In nulla di più, ovvero di meno, religioso s’impegnò Innocenzo VIII, perché certo non va ascritto a suo merito quanto di spirito "crociato" poteva ancora avere agli occhi dell’Europa la caduta dell’ultimo baluardo dei Mori in Spagna, Granada; avvenimento che si verificò sotto il suo pontificato il 2 gennaio 1492. Ciononostante egli sfruttò la notizia a Roma festeggiandola all’insegna di un trionfo delle armi cristiane sull’infedele; suoni di campane, funzioni di ringraziamento e fiaccolate notturne coincisero peraltro con il Carnevale di quell’anno e fu un’occasione per rendere quella festività, ormai tradizionalmente cara al popolo, ricca di avvenimenti tra i giochi in piazza Navona, il Corso mascherato, le cacce al toro secondo il costume spagnolo e le antiche rappresentazioni sceniche, il tutto gestito dal cardinale Raffaele Riario.
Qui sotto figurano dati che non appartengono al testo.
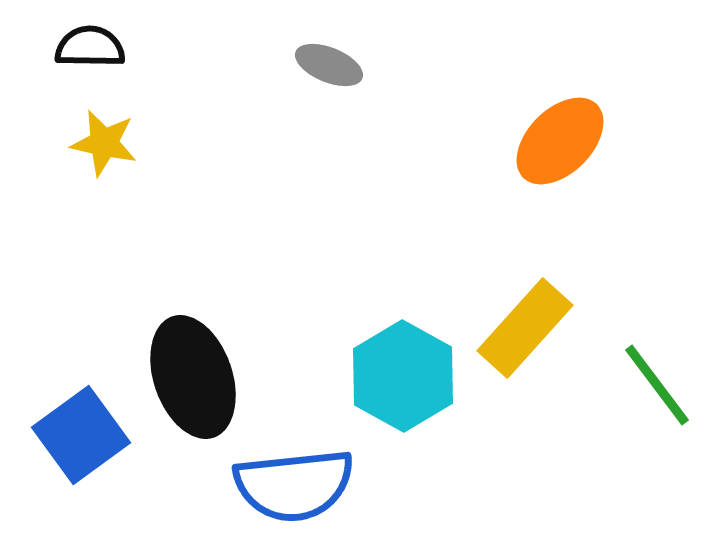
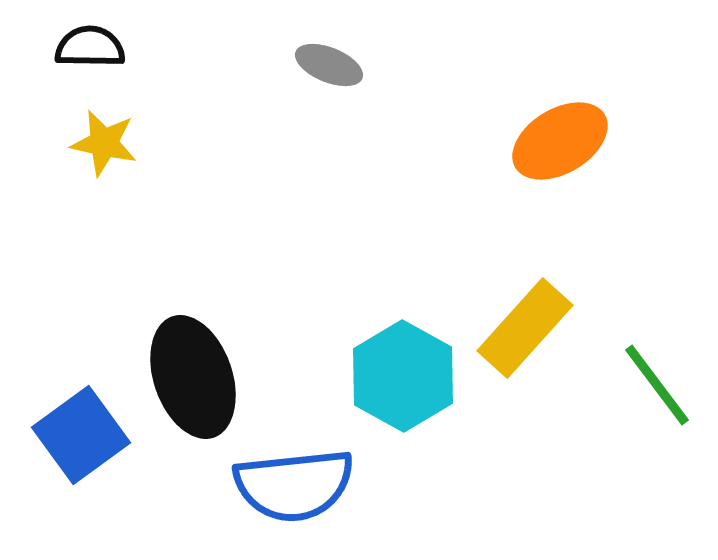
orange ellipse: rotated 14 degrees clockwise
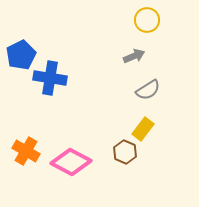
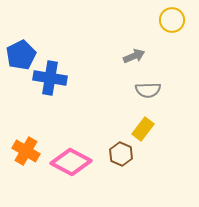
yellow circle: moved 25 px right
gray semicircle: rotated 30 degrees clockwise
brown hexagon: moved 4 px left, 2 px down
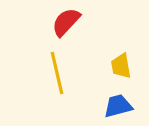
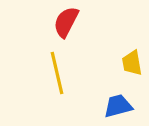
red semicircle: rotated 16 degrees counterclockwise
yellow trapezoid: moved 11 px right, 3 px up
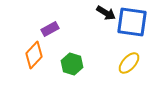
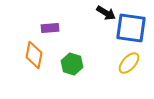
blue square: moved 1 px left, 6 px down
purple rectangle: moved 1 px up; rotated 24 degrees clockwise
orange diamond: rotated 32 degrees counterclockwise
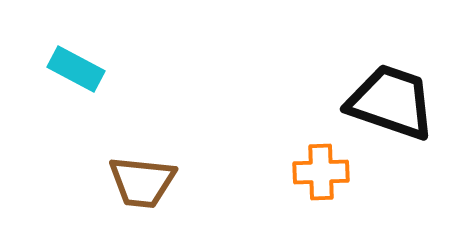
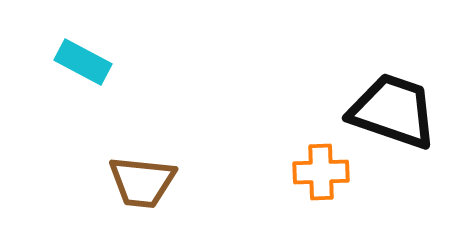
cyan rectangle: moved 7 px right, 7 px up
black trapezoid: moved 2 px right, 9 px down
Non fece molto altro per Roma, e lo spirito mecenate di Sisto IV si attenuò notevolmente; furono sì restaurate molte chiese, con gli ultimi lavori a S. Maria della Pace e la ricostruzione di S. Maria in via Lata; pittori come Pinturicchio e Mantegna abbellirono la residenza del Vaticano con i loro affreschi, che purtroppo andarono in seguito distrutti. Ma certo il denaro più che altro finì nelle tasche dei figli e nipoti del papa, occupati in feste e cacce di cui cominciò ad essere splendido teatro la villa Magliana eretta sulla via di Porto.

Innocenzo VIII morì il 25 luglio 1492 e fu sepolto nella basilica di S. Pietro in un sontuoso monumento bronzeo di Antonio Pollaiolo.